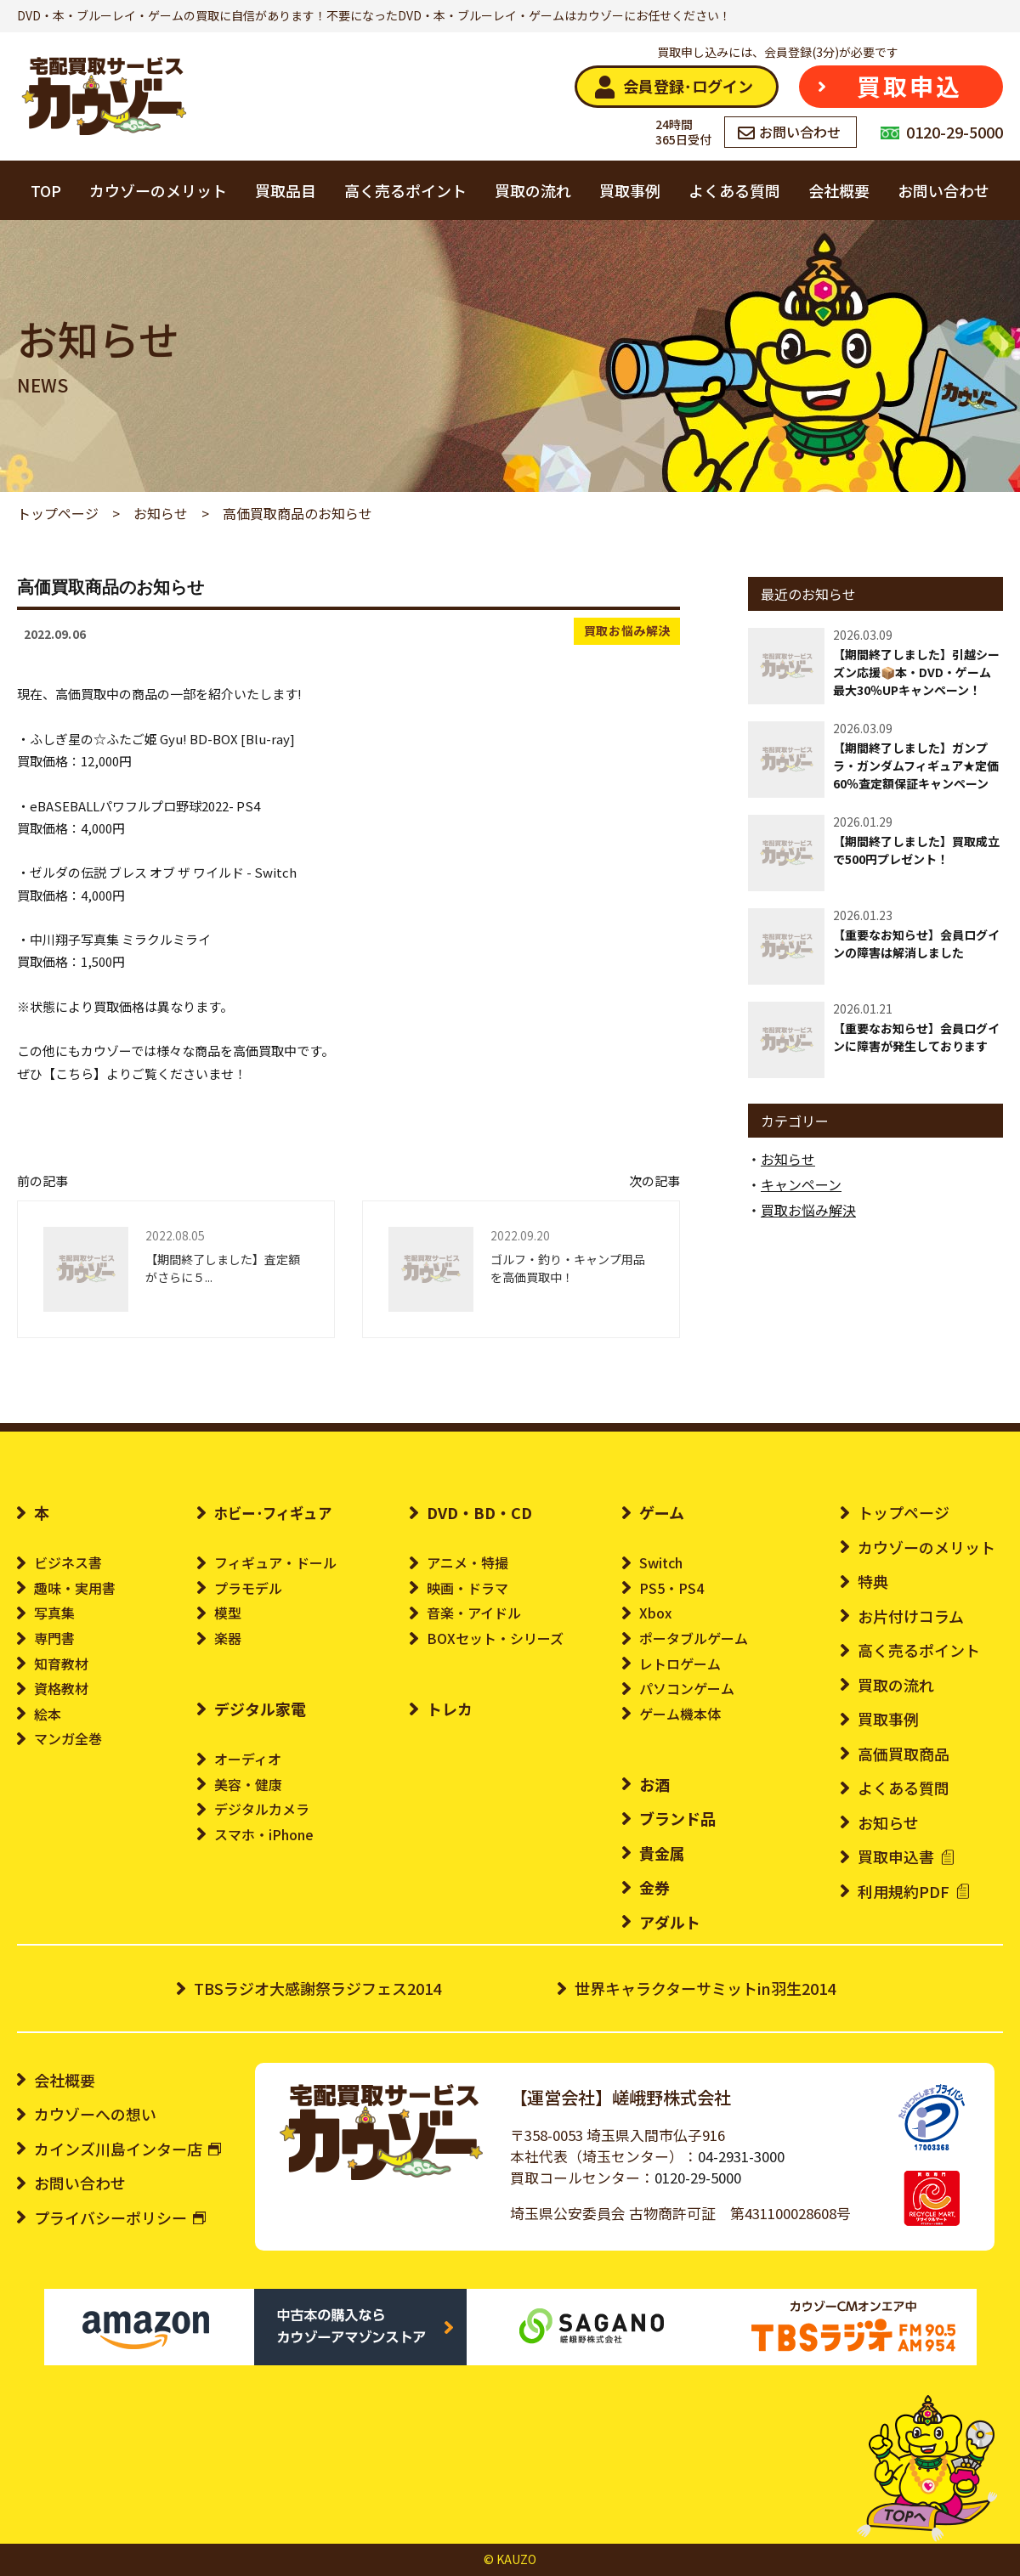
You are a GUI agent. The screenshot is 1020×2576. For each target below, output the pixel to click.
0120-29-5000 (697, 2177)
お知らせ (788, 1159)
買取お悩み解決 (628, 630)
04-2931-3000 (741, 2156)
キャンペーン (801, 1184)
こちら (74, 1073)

**TASK:**
Give again the closing portion of the entries, from the line with "0120-29-5000 (697, 2177)" through the last line. Keep it exact and add nothing.

**TASK ANSWER:**
0120-29-5000 (697, 2177)
お知らせ (788, 1159)
買取お悩み解決 (628, 630)
04-2931-3000 (741, 2156)
キャンペーン (801, 1184)
こちら (74, 1073)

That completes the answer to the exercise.